23. Mr. Sakha Ram Singh then contended that in view of the findings recorded by the Additional Commissioner in the appeal directed against the decree passed by the Assistant Collector in the first suit on 23-4-1953 that the revenue Court had no jurisdiction to entertain the suit, the suit giving rise to this appeal was barred bv res judicata. He has placed reliance upon Mohan Lal v. Benoy Krishna, AIR 1953 SC 65. In that case, Ghulam Hasan, J. had observed that even an erroneous decision on a question of law operates as res judicata between the parties to it.An erroneous decision on a question of law by a Court competent to decide the matter is not the same thins as an order by a Court to the effect that it had no iurisdiction to entertain the matter.

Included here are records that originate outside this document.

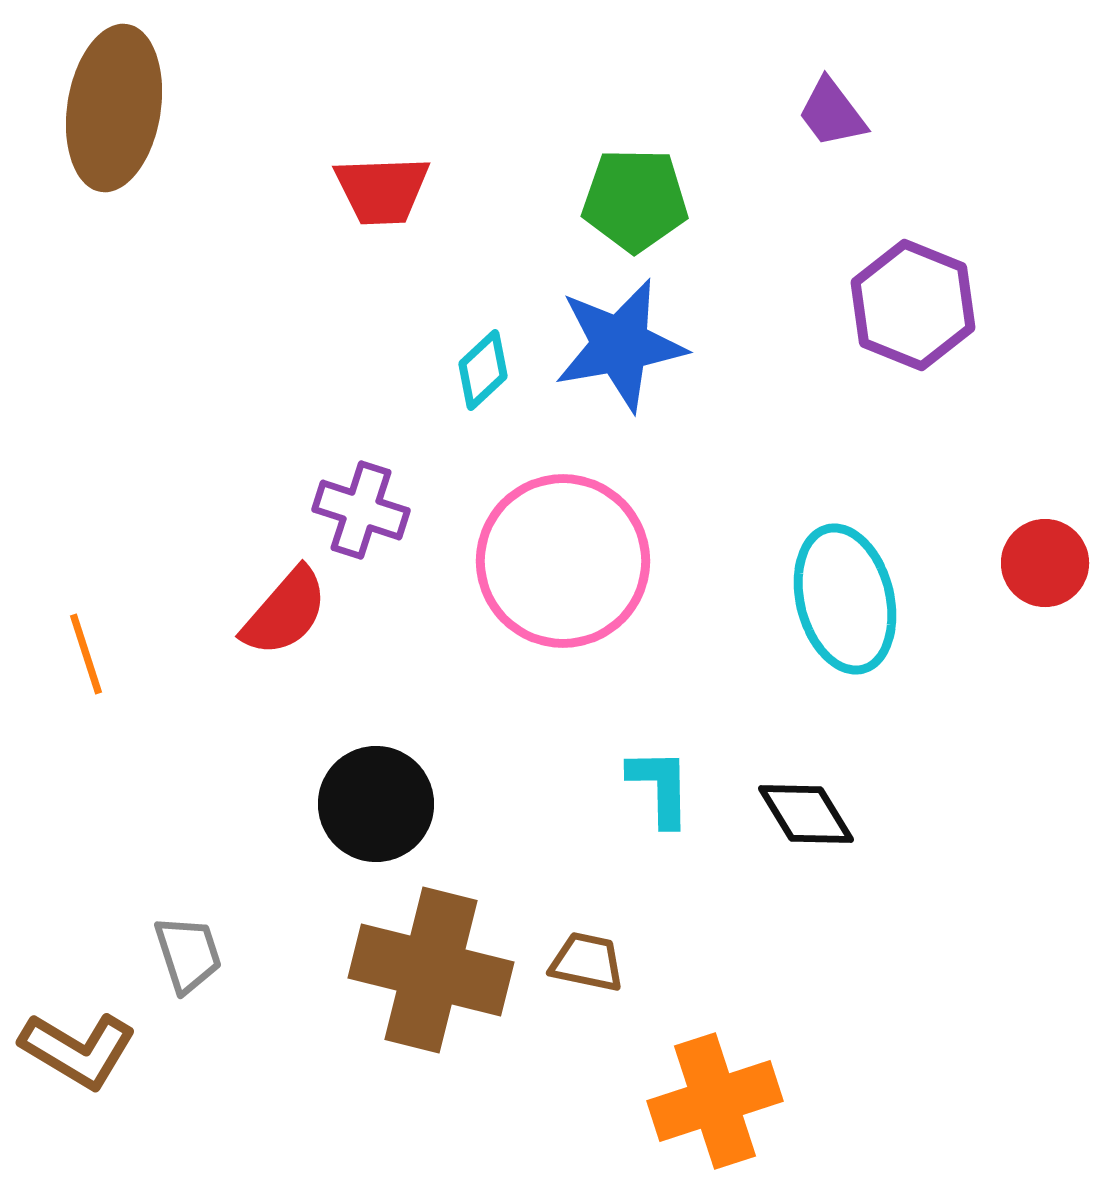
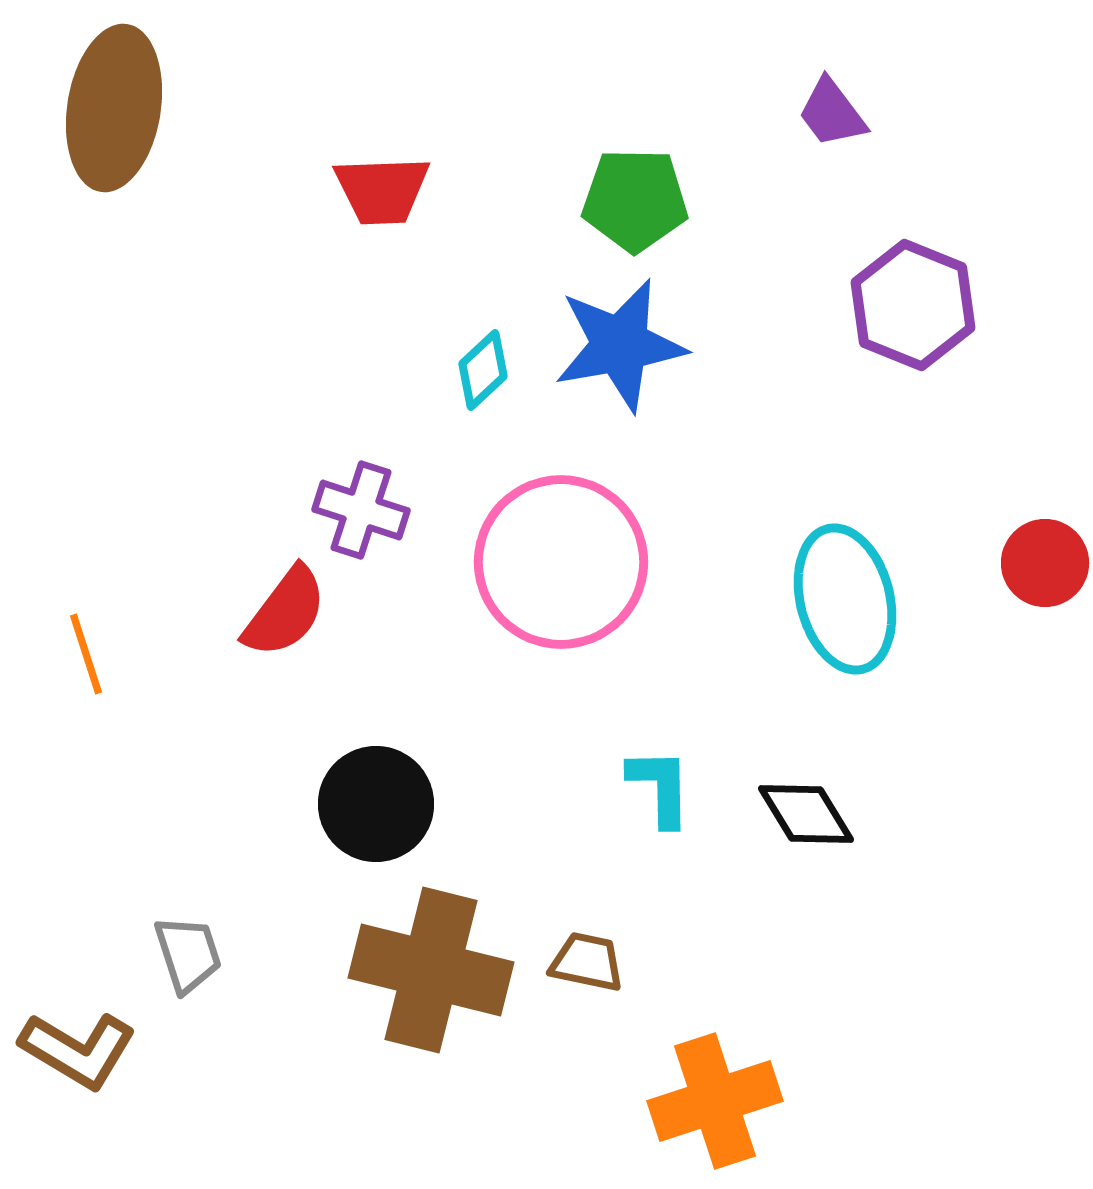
pink circle: moved 2 px left, 1 px down
red semicircle: rotated 4 degrees counterclockwise
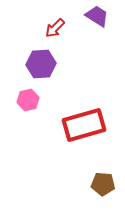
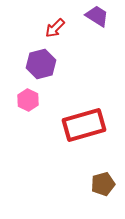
purple hexagon: rotated 12 degrees counterclockwise
pink hexagon: rotated 20 degrees counterclockwise
brown pentagon: rotated 20 degrees counterclockwise
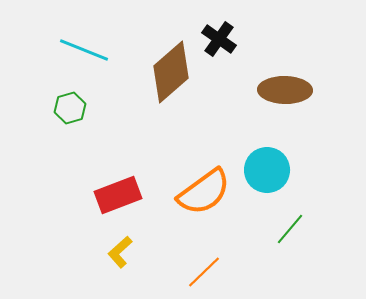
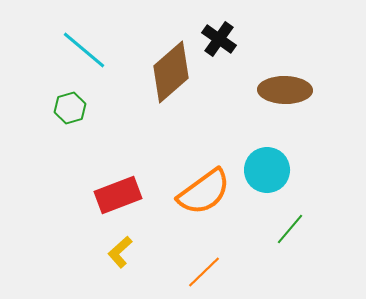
cyan line: rotated 18 degrees clockwise
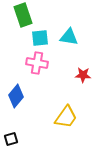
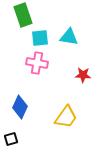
blue diamond: moved 4 px right, 11 px down; rotated 15 degrees counterclockwise
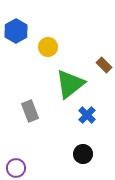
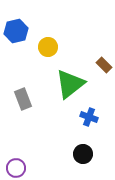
blue hexagon: rotated 15 degrees clockwise
gray rectangle: moved 7 px left, 12 px up
blue cross: moved 2 px right, 2 px down; rotated 24 degrees counterclockwise
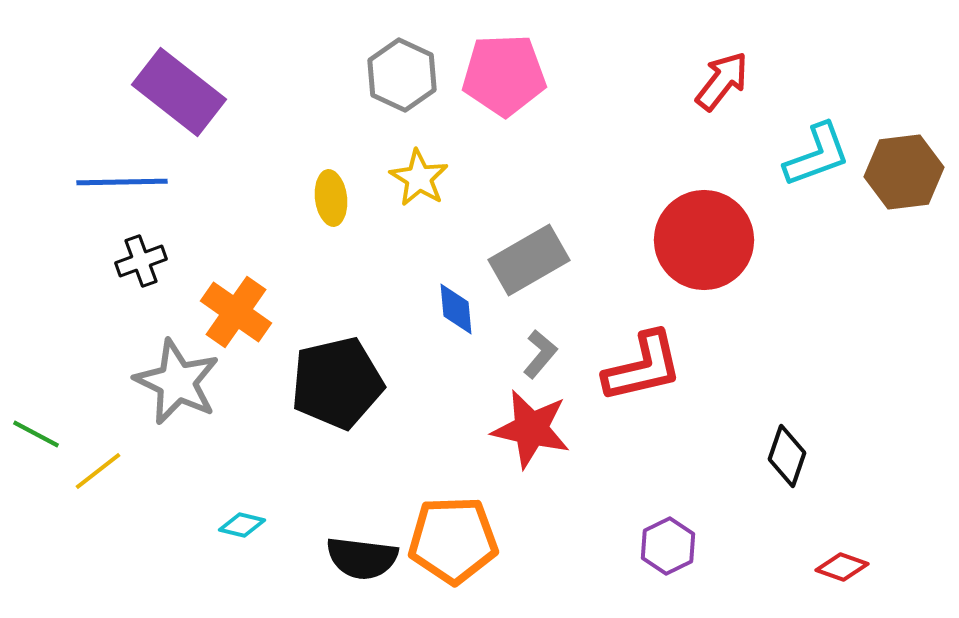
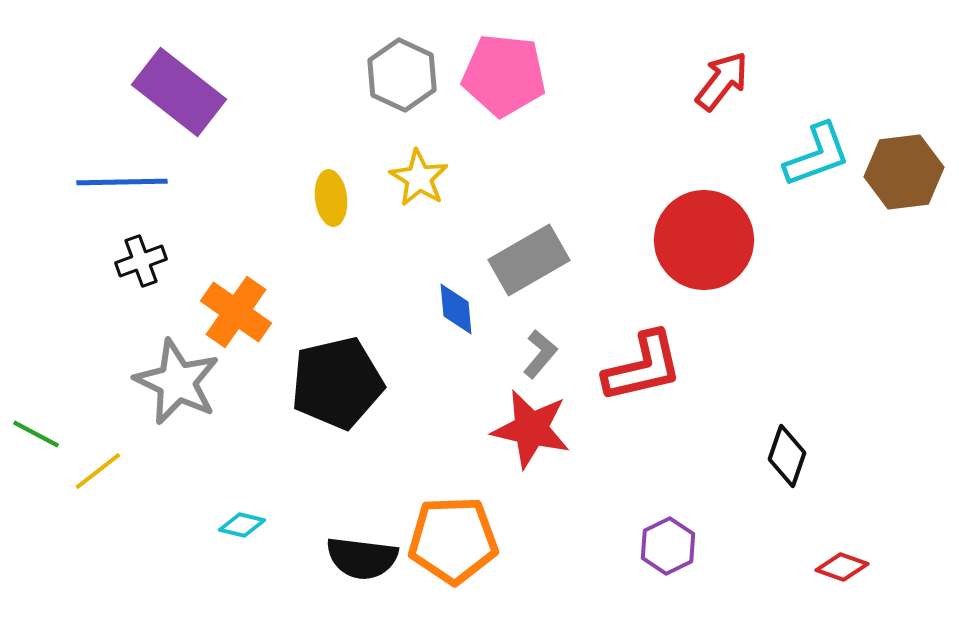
pink pentagon: rotated 8 degrees clockwise
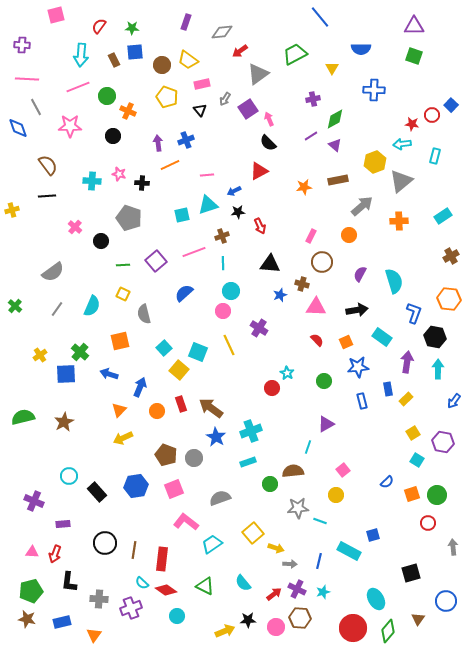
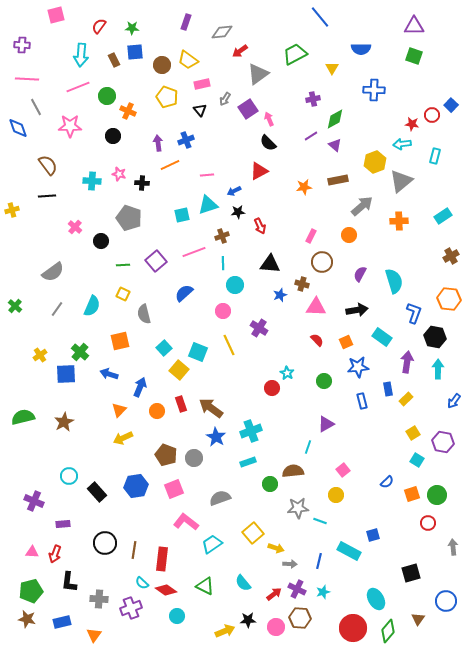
cyan circle at (231, 291): moved 4 px right, 6 px up
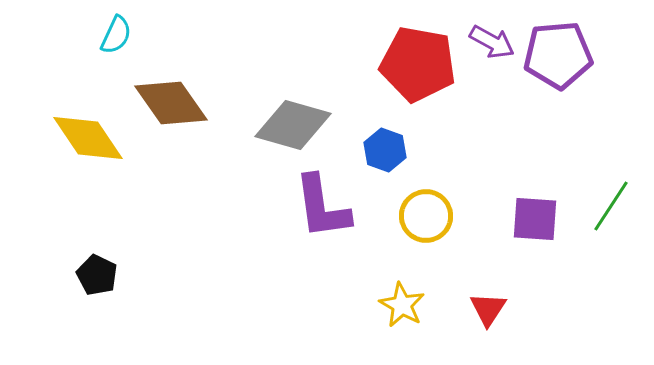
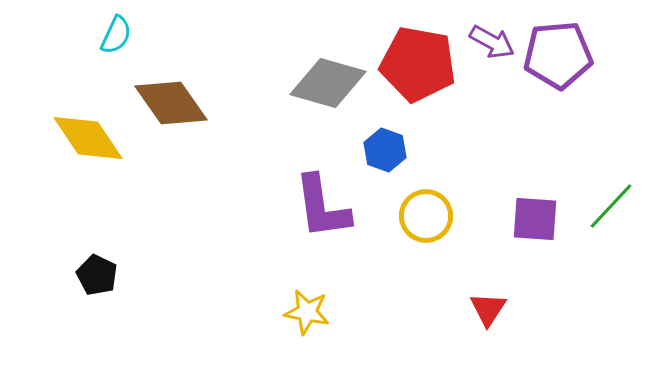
gray diamond: moved 35 px right, 42 px up
green line: rotated 10 degrees clockwise
yellow star: moved 95 px left, 7 px down; rotated 18 degrees counterclockwise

Besides, the judgment of the Civil Court returning the plaint for being filed in the revenue Court on the ground that it had no jurisdiction to entertain the plaint and the competent Court was the revenue Court is subsequent in time to the judgment of the learned Additional Commissioner. It is trite that in a case of res iudicata it is the latter decision and not the former which creates the bar. I, therefore, find no substance in the plea of Sri Sakha Ram Singh with regard to res judicata.
24. For the reasons mentioned above, I would allow this special appeal, set aside the judgment of Oak, J. (as he then was) dated 6-1-1967 and dismiss. Writ Petition No. 3075 of 1966 with costs.
S.N. Katju, J.
25. I agree.
Gangeshwar Prasad, J.
26. I agree with brother Jagdish Sahai.